Published online Jul 28, 2017. doi: 10.4254/wjh.v9.i21.945
Peer-review started: December 13, 2016
First decision: March 13, 2017
Revised: April 14, 2017
Accepted: June 30, 2017
Article in press: July 3, 2017
Published online: July 28, 2017
To analyse the risk of pregnancy (a prothrombotic state) in patients with Budd-Chiari Syndrome (BCS).
Retrospective study of pregnancy in women with known BCS at single center from January 2001 to December 2015.
Out of 53 females with BCS, 7 women had 16 pregnancies. Median age at diagnosis of BCS in these women was 25 years (range 21-34 years). At least one causal factor for BCS was identified in 6 women (86%). Six women had undergone radiological decompressive treatment. All patients had anticoagulation. Six fetuses were lost before 20 wk gestation in 2 women. There were 9 deliveries over 32 wk gestation and one delivery at 27 wk. All infants did well. Seven babies were born by emergency caesarean section. There were no cases of thrombosis. Two patients had notable vaginal (PV) bleeding in 3 pregnancies. None of the patients had variceal haemorrhage. Two patients were diagnosed with pulmonary hypertension, one during pregnancy and the other in the post-partum period. There was no maternal mortality.

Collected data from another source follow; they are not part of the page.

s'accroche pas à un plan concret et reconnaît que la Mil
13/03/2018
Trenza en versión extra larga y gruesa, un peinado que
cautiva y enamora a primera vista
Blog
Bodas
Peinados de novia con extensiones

Maternal outcomes in patients with treated BCS are favourable and fetal outcomes beyond 20 wk gestation are good. There has been increased rate of caesarean section. Pulmonary hypertension is an important finding that needs further validation. These patients should be managed in centers experienced in treating high-risk pregnancies.
Core tip: Pregnancy is a prothrombotic state and can cause adverse outcome in patients with Budd-Chiari syndrome (BCS). In our study, maternal outcome in patients with known and treated BCS was good. However, most deliveries were carried out by emergency caesarean section (7/10). There was high incidence of placental disease leading to caesarean section. Fetal outcome beyond 20 wk gestation was also good. With careful monitoring of anti-coagulation, there were no cases of thrombosis and only a minority of patients had noteworthy bleeding complications. Development of pulmonary hypertension in two patients several years after TIPSS is an important finding that warrants further studies.